Competition takes place at many spheres of our lives. One important area is competing for work. We compete with each other for better-paying jobs. We compete for promotion in the workplace.
One class of people, however, seems to be facing more-intense competition than others. I am talking immigrants: legal and illegal.
I am an immigrant. Documented. So let me open by stating: The entire immigrant experience is about competing harder. Immigrants face a lot of hurdles that natives don’t. Is it fair? The question itself is wrong. Luck plays a huge role in our fortunes, and being lucky to be born in the US (or Australia, or Switzerland) is just one such factor. We must accept that luck is amoral (not immoral!). Immigrants are lucky to make it here, one way or another. Immigrants forever will be less accepted compared with the locals due to a variety of factors from accent to education to prejudices to whatever. But here is a shocker: it is not necessarily bad. Immigrants are willing to risk it, work harder, compete harder. They do not need help, they do not ask for help.
Not everyone shares in my perspective.
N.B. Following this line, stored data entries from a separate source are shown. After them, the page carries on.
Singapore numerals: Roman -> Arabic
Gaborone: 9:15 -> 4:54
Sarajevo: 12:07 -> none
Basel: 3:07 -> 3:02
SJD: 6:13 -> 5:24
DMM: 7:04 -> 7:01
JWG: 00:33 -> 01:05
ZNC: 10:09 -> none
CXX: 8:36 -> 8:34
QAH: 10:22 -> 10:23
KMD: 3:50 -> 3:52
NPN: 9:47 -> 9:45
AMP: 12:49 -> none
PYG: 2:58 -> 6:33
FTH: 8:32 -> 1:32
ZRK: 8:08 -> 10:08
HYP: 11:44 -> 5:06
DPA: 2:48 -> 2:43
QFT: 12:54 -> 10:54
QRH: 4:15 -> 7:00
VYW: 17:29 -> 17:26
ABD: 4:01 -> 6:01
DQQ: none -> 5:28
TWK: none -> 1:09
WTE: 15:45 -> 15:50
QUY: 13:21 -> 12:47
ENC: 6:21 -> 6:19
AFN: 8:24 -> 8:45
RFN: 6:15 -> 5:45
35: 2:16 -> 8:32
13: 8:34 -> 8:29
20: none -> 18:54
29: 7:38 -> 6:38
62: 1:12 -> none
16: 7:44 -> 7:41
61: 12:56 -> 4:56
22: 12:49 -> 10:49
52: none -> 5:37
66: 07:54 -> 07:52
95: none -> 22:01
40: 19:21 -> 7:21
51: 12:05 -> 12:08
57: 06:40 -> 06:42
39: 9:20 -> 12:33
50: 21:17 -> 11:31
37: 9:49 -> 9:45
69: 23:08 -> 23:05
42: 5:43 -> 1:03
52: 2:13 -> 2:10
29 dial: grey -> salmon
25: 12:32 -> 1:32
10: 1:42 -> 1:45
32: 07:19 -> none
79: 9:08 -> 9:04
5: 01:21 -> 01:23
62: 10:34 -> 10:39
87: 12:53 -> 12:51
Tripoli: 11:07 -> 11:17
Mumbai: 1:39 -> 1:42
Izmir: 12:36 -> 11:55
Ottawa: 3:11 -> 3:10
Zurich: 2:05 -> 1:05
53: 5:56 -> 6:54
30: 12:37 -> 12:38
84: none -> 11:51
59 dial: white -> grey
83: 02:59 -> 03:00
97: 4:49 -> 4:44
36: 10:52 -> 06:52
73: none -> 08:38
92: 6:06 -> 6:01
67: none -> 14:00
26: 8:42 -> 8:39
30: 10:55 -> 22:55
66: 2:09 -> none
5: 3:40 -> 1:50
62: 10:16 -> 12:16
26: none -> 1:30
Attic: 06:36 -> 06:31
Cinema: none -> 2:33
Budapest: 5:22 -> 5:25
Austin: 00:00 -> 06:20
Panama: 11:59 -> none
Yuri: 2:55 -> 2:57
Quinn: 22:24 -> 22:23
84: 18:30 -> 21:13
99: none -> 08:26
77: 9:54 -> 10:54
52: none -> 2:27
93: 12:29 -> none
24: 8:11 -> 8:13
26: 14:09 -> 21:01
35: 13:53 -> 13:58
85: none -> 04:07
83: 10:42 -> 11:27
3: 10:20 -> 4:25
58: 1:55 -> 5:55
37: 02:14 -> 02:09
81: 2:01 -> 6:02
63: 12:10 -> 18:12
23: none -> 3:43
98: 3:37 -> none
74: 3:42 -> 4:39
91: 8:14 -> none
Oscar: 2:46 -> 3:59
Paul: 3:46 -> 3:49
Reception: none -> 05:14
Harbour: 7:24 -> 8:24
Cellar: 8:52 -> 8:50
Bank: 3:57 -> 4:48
Deepak Chopra, an MD who emigrated from India to the US, did not like his immigrant’s experience. Despite being enormously successful entrepreneur/guru, he thinks this country is treating immigrants badly. In a recent Opinion piece Deepak Chopra and his brother (yes he has a brother, also a doctor) published in the USA Today, they lament the “slippery ladder” immigrants have to climb to success in this country. (Friday, May 31, 2013: “Fix Immigration Slippery Ladder” ). Since they made the climb, they claim, it has become much harder for immigrants to do the same. When they came to the US, American-trained doctors looked down at those with medical degrees from India. Today it is much worse. The blame, according to the Chopras, is the widening gap between rich and poor, the decrease in upward mobility (we now lag behind Canada and many unspecified European countries) and the hostility to illegal immigrants.
The Chopra brothers call for making it easier for immigrants to climb up the ladder. Ironically, Deepak ignores his own advice on his website: “Allow yourself and others the freedom to be who they are. Do not force solutions — allow them to spontaneously emerge. Uncertainty is essential and your path to freedom.” He calls for less uncertainty for new immigrants and less spontaneous, market-based advancement. This is the wrong strategy because it overlooks the value of competition in creating prosperity for immigrants.
This country was built on immigration. The waves of immigrants — Irish, Italians, Germans, Nordics, Jews, Koreans, Vietnamese and so on — never asked for anyone to shore up the ladder for them. On the contrary, the immigrant experience is a tale of hardship and ambition to make it better for the next generation without asking for the unicorn of “equal opportunity.” The Jewish kids in lower Manhattan could not afford to go to the private schools of the elite WASPs, but their kids added wings and endowed chairs to those institutions.
But why look to ancient history? Let’s look at the recent experience in Europe and Canada which is admired by the Chopras. On average, 24,000 Canadians immigrate annually to the US. Between 1986 and 2012, 394,000 Canadians ignored the gap between rich and poor here. In contrast, Americans’ immigration to Canada, which reached a peak in 2006 of 10,000 (up from about 5,000 only in 2005, and as little as 4,000 in 2004) is one-twentieth the flow south relative to population. Apparently, the immigrants do not care that Buffet is 10²³ times richer than they are. But the Chopras do.
In more-recent news, the riots in Sweden, a country known around the world for its “fixing of the ladder” for immigrants, have shown an interesting side to that slogan. Add the riots in France and the UK, countries high on equalizing opportunities through government policies, and the Chopras’ recipe seems to be based on personal resentment of their own experience but not on the real motivation of newcomers to compete to ensure a better future for their kids.
Those who climb the fence and risk their lives are actually telling us something about what really matters. Those who have it less easy, who face obstacles and unfavorable attitudes but persist in climbing the ladder based on skill and entrepreneurial necessity are acting on a perspective that says their alternative of staying in their familiar home country was not as good. As cynical as this may seem, it is a selection mechanism based on competition.
I came here with nothing to my name, I made it, and I feel extremely lucky despite an accent I wish I could lose. Build a ladder for groups who actually need it.